Por motivos de avaria no computador, vivi uma semana sem internet. Para quem tem banda larga há quatro anos, foi uma provação que ultrapassei mais facilmente do que pensava. Mesmo assim, foi doloroso. Devo mesmo admitir que as noites de quatro canais sem televisão de jeito foram anestesiadas pelas horas passadas de volta da máquina, a tentar restaurar a minha ligação ao mundo, qual alma penada que se esforça por abrir um canal de comunicação com os vivos.
À falta de séries e filmes de qualidade (quatro canais... nada de jeito) sobrepôs-se uma secura de notícias e opinião imparcial que até doía. Imaginei-me a viver assim, toda a vida, como a maioria dos portugueses que nem sonham do que fervilha na internet, sedada em estado comatoso por novelas da TVI, reality shows, reality telejornais e reality concursos da treta onde se escreve jasmim com "n" (jasmin, à inglesa) e girassol com apenas um "s" (girazol?). E futebol, muito futebol, e muito governo a dizer todos os dias a toda a hora que o país está a progredir, enquanto à socapa se vão passando notícias de que o desemprego aumenta, o endividamento não é preocupante, é chocante!!!, e o país se afunda. Apercebi-me, eu, que tenho acesso a um quociente de inteligência acima da média (mas bem tento acabar com ele, juro, mea culpa, mea culpa!) e à autoestrada da informação, do pouco que um português típico fica a saber do que se passa. Os coitados só percebem quando lhes bate à porta. E como ainda por cima o português tem a mania de fingir que está sempre bem na vida e cheio de dinheiro, nem entre "amigos" se confessa o real estado do sítio, a não ser quando a miséria é tão grande que nem os amigos acreditam.
E depois há outros problemas. Há empregos a manter. Há que calar a boca.
É por isso que artigos de opinião como estes, no jornal gratuito que é o Metro, são um bálsamo para a alma. Infelizmente, a maioria das pessoas prefere fazer o sudoku ao lado da crónica, o que é lamentável. Vale a pena ler José Júdice às quartas feiras, embora o apelido do senhor me faça imediatamente torcer o nariz (reflexos condicionados de repulsa perante a consanguinidade das "elites" do país). Ora vejam.

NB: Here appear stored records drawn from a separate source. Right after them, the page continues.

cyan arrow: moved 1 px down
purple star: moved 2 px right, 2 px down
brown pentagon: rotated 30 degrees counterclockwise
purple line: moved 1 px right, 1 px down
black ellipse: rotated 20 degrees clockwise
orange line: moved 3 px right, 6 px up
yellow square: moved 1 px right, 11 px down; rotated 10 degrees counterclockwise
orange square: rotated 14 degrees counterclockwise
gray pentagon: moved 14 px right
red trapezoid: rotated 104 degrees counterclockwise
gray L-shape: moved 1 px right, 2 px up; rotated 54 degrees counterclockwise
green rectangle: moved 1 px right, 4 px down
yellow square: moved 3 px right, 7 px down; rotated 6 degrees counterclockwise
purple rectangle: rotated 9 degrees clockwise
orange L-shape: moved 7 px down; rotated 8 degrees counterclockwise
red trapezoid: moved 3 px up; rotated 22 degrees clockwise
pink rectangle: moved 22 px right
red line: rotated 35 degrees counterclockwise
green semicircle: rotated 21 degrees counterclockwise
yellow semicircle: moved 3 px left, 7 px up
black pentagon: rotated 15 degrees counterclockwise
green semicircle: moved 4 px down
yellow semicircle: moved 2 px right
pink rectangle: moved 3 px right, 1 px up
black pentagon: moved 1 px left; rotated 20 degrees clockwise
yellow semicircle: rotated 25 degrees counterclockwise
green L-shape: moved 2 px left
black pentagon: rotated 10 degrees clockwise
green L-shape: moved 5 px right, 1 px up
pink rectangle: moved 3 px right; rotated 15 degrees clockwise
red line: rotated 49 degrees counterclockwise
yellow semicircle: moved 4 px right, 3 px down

Sim, sei que é mais um a dizer o mesmo, e num estilo tão irónico e sinuoso que apenas os abençoados com dois neurónios (porque a maioria só tem um) apanham o significado. Mas atentem nestas palavras:

"Se em Portugal não há uma 'riqueza intangível', é porque alguém a meteu no bolso, como já se mete a outra riqueza, a tangível. É por isso que a corrupção nos rouba duplamente".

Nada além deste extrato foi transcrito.